■ Exercise data

::::::::::

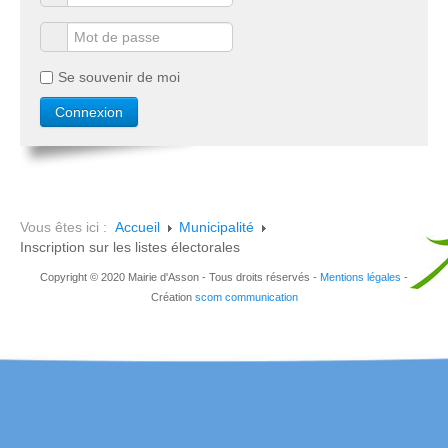
Se souvenir de moi
Vous êtes ici :
Accueil
Municipalité
Inscription sur les listes électorales
Copyright © 2020 Mairie d'Asson - Tous droits réservés -
Mentions légales
-
Création
scom communication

::::::::::

■ Description of the task
Skipping all images, print the data above a second time exactly.

■ Response box
Se souvenir de moi
Vous êtes ici :
Accueil
Municipalité
Inscription sur les listes électorales
Copyright © 2020 Mairie d'Asson - Tous droits réservés -
Mentions légales
-
Création
scom communication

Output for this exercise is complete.